◆ Problem statement ◆
Take every line from the data that has the word "graphic" in it.

◆ Provided records ◆
Segment Open

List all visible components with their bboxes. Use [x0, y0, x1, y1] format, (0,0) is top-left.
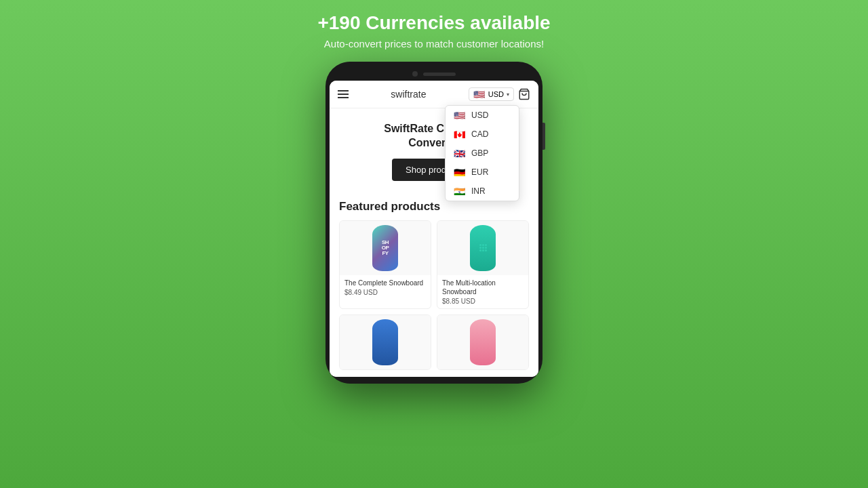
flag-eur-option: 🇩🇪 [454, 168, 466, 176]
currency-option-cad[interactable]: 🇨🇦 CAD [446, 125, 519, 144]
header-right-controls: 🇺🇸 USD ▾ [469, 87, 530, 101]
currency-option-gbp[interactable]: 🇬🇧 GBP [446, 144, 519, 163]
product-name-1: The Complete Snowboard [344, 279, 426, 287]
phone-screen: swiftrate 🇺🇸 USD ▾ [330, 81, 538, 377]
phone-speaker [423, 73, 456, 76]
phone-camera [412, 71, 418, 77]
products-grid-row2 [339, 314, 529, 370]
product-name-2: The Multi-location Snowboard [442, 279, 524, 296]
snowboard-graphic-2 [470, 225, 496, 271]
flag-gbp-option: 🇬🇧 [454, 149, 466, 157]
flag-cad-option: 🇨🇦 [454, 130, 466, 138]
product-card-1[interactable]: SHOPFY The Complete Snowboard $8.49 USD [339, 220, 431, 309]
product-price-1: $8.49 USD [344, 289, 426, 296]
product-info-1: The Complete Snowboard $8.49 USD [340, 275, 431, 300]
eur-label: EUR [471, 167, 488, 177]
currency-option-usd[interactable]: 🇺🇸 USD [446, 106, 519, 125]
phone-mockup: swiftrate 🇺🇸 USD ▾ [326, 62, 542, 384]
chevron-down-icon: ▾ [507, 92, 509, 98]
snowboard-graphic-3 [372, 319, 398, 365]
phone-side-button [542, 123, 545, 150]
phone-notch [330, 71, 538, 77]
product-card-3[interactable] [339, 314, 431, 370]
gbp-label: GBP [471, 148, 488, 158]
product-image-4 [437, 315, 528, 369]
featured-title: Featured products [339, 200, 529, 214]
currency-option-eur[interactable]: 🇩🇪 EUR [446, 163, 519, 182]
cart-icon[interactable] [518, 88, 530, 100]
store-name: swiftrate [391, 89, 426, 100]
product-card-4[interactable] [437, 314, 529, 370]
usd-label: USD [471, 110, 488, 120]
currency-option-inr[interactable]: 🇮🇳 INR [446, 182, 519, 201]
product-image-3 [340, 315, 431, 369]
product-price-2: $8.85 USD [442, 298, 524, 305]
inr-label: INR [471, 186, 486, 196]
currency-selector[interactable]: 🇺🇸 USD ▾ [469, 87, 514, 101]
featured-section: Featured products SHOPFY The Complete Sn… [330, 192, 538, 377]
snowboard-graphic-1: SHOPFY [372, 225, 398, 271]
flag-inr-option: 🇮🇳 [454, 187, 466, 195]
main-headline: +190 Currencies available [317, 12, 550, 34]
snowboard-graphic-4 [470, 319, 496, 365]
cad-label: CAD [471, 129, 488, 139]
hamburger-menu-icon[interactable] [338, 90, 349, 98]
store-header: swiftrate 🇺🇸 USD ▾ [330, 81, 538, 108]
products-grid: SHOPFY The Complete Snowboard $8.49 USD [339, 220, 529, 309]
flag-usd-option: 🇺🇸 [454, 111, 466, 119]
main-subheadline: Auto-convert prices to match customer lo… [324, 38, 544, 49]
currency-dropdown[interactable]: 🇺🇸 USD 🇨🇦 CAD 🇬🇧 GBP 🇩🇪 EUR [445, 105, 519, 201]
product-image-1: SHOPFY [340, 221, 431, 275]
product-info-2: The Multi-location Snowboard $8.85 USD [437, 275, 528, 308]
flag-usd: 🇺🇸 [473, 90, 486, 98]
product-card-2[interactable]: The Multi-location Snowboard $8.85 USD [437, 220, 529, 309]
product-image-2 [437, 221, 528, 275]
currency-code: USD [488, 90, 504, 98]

Segment Closed
Segment Open

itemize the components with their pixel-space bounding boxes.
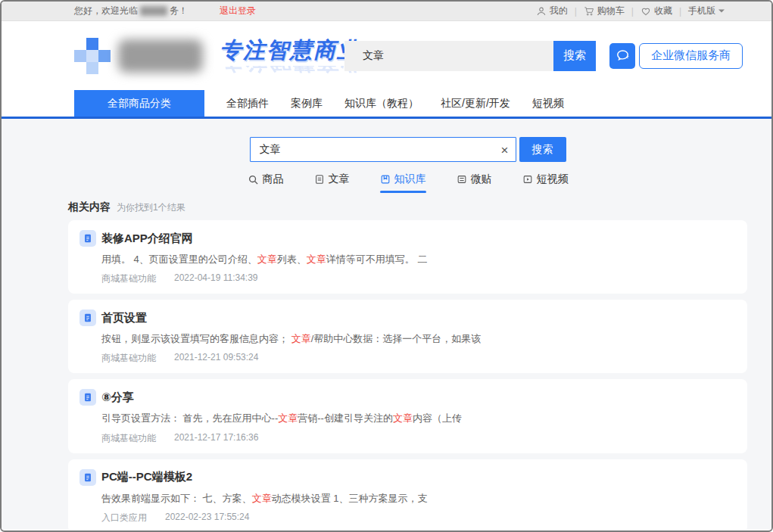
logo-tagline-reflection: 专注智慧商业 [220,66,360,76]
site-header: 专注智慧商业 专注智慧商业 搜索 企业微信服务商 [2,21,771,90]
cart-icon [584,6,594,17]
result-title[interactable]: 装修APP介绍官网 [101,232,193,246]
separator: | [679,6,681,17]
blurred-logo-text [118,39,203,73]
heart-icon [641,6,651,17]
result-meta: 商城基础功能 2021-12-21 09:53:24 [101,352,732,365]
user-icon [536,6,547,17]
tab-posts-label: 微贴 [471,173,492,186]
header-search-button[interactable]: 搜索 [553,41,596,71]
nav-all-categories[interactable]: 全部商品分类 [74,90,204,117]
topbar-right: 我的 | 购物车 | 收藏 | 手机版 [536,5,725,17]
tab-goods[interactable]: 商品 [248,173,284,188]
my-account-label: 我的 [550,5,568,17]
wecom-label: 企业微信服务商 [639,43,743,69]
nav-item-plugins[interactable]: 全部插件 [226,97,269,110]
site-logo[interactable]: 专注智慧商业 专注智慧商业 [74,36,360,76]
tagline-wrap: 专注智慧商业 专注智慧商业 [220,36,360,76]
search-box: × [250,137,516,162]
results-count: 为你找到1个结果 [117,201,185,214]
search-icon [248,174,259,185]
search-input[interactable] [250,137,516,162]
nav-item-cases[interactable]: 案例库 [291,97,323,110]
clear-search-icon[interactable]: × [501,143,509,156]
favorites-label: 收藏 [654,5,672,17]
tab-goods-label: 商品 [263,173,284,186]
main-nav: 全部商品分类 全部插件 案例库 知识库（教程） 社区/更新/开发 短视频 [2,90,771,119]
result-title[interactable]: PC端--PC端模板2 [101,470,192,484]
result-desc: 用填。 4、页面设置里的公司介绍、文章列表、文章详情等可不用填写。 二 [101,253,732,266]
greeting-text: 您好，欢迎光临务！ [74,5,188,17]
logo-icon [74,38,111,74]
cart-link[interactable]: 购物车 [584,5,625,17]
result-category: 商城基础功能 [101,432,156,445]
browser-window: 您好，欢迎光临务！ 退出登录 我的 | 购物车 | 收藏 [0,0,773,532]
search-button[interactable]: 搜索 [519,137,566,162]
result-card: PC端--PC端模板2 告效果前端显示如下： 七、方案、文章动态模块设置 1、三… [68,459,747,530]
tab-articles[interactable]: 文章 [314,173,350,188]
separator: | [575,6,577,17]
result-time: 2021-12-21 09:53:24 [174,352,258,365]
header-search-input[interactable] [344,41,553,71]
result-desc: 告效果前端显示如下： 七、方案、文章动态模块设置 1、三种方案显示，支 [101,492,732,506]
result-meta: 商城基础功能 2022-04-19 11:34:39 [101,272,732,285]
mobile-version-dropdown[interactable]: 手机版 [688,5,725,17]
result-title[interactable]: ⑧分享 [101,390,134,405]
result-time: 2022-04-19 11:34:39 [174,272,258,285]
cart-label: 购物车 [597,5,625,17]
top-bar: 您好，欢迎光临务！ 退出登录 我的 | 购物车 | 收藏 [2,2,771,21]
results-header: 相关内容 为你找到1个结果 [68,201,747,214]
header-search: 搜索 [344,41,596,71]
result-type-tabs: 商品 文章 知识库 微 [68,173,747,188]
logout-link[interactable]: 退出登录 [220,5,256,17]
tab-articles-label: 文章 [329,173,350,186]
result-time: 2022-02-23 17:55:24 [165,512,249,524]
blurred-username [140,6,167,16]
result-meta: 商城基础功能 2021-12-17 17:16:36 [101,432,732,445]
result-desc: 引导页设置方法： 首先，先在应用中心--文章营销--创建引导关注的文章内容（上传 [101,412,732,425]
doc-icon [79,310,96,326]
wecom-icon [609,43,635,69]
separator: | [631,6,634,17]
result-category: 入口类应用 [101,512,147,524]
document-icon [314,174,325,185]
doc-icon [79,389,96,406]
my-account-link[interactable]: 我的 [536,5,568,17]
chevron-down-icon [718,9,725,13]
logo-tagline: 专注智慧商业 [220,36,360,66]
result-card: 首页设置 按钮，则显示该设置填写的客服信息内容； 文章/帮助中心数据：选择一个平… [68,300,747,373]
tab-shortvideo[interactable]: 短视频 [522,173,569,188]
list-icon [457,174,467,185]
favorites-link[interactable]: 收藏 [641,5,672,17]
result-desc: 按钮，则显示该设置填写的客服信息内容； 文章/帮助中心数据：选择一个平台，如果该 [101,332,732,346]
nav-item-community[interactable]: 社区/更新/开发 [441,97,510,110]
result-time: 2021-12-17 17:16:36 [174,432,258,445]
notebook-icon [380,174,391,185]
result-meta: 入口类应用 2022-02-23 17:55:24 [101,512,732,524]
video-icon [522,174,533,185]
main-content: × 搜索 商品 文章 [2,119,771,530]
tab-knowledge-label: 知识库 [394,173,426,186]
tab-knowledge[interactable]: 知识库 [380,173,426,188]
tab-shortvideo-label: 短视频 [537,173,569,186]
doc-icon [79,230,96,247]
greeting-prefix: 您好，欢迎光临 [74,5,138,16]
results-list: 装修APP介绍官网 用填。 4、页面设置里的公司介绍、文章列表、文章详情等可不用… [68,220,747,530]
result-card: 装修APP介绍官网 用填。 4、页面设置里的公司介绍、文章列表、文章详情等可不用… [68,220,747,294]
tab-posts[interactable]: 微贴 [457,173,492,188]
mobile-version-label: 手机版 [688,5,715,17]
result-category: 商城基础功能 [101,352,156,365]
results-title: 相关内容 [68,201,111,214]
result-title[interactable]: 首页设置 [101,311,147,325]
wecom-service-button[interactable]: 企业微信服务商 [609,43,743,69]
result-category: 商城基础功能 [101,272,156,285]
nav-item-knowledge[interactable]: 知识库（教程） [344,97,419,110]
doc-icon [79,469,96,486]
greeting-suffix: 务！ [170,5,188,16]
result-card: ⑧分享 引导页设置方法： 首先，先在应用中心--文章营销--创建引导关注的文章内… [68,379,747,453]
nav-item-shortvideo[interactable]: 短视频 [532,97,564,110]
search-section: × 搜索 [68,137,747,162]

Segment Closed
Segment Open

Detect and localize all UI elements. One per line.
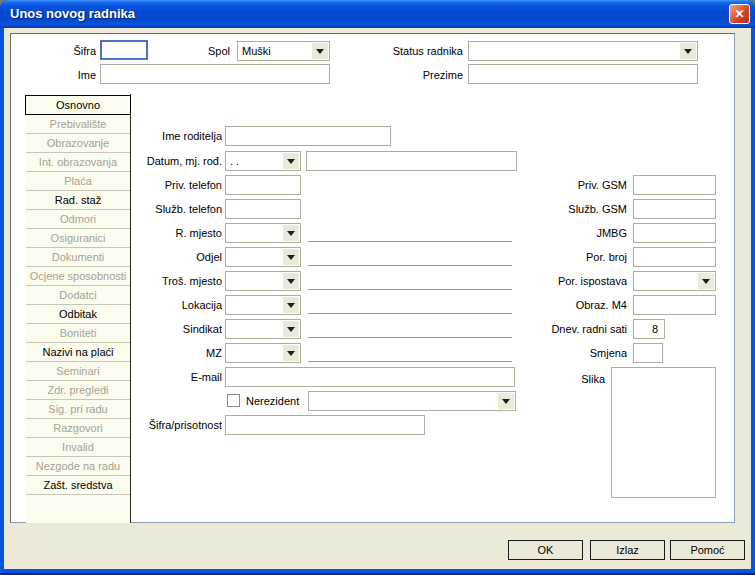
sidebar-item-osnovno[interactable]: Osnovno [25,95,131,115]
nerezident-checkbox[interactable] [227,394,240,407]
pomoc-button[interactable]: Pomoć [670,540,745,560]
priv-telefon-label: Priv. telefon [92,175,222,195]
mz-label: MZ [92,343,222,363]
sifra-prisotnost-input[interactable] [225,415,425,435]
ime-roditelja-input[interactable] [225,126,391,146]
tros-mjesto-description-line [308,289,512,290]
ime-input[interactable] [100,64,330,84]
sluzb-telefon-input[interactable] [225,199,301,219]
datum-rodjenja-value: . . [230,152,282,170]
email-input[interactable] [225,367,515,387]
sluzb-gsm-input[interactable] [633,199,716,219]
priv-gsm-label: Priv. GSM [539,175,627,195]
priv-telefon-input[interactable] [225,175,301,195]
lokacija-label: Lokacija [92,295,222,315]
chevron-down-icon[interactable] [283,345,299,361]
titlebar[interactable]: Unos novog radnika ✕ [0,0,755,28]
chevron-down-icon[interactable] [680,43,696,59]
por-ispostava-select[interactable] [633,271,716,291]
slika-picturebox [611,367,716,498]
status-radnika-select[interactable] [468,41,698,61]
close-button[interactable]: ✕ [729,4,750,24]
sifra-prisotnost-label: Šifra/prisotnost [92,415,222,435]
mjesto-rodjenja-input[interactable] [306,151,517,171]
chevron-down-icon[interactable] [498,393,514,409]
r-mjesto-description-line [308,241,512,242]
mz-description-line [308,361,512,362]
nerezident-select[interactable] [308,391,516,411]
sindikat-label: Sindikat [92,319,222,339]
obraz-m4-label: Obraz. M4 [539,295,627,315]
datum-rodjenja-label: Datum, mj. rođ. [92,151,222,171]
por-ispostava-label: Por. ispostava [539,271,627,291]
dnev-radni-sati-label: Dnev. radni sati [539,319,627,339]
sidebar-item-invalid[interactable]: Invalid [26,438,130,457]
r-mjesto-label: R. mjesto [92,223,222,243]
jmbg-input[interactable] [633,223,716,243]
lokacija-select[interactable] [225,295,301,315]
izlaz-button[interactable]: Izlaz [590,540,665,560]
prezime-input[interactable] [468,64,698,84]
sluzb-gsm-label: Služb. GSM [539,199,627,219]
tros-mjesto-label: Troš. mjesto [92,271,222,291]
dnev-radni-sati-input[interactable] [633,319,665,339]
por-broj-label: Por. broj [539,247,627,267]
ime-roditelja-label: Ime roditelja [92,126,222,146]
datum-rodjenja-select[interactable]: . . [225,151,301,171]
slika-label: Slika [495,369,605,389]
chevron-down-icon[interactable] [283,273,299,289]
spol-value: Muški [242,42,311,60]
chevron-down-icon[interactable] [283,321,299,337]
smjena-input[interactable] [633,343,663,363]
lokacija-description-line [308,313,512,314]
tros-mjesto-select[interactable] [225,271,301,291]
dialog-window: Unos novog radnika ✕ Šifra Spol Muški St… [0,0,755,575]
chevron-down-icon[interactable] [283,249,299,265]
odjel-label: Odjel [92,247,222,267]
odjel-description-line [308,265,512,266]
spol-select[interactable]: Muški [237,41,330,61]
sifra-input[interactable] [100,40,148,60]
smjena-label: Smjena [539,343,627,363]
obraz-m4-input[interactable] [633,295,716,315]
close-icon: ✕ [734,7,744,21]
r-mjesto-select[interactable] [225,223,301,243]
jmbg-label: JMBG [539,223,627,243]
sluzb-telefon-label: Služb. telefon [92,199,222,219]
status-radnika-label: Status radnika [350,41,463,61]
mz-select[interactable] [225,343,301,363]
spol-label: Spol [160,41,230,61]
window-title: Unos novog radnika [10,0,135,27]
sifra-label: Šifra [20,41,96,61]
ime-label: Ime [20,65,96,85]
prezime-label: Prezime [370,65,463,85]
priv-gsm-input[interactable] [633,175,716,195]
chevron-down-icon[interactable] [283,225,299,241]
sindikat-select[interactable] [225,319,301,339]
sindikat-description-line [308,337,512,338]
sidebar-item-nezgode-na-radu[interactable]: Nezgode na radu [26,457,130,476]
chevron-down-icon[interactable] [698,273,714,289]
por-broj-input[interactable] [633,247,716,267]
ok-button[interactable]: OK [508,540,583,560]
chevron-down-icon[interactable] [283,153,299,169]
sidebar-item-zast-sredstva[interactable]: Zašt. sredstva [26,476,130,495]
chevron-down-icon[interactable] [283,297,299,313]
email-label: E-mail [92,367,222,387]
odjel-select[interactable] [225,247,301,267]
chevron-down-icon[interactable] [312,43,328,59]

Segment Closed

◆ Response ◆
snowboard-graphic-2 [470, 225, 496, 271]
snowboard-graphic-3 [372, 319, 398, 365]
snowboard-graphic-1: SHOPFY [372, 225, 398, 271]
snowboard-graphic-4 [470, 319, 496, 365]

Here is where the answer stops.